= Supplied information =
Content starts
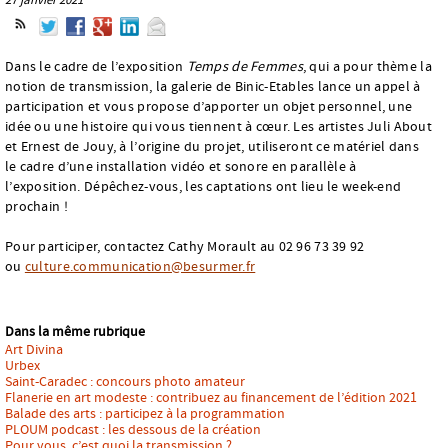
Dans le cadre de l’exposition
Temps de Femmes
, qui a pour thème la
notion de transmission, la galerie de Binic-Etables lance un appel à
participation et vous propose d’apporter un objet personnel, une
idée ou une histoire qui vous tiennent à cœur. Les artistes Juli About
et Ernest de Jouy, à l’origine du projet, utiliseront ce matériel dans
le cadre d’une installation vidéo et sonore en parallèle à
l’exposition. Dépêchez-vous, les captations ont lieu le week-end
prochain !
Pour participer, contactez Cathy Morault au 02 96 73 39 92
ou
culture.communication@besurmer.fr
Dans la même rubrique
Art Divina
Urbex
Saint-Caradec : concours photo amateur
Flanerie en art modeste : contribuez au financement de l’édition 2021
Balade des arts : participez à la programmation
PLOUM podcast : les dessous de la création
Pour vous, c’est quoi la transmission ?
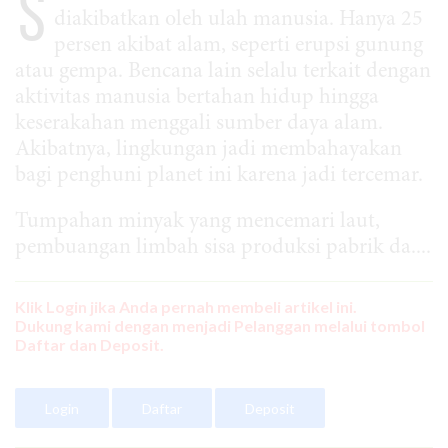
S
diakibatkan oleh ulah manusia. Hanya 25
persen akibat alam, seperti erupsi gunung
atau gempa. Bencana lain selalu terkait dengan
aktivitas manusia bertahan hidup hingga
keserakahan menggali sumber daya alam.
Akibatnya, lingkungan jadi membahayakan
bagi penghuni planet ini karena jadi tercemar.
Tumpahan minyak yang mencemari laut,
pembuangan limbah sisa produksi pabrik da....
Klik Login jika Anda pernah membeli artikel ini.
Dukung kami dengan menjadi Pelanggan melalui tombol
Daftar dan Deposit.
Login
Daftar
Deposit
Content ends
= Problem to work on =
In the records above, locate each line with the word "exposition". Copy all such lines.

= Worked solution =
Dans le cadre de l’exposition
l’exposition. Dépêchez-vous, les captations ont lieu le week-end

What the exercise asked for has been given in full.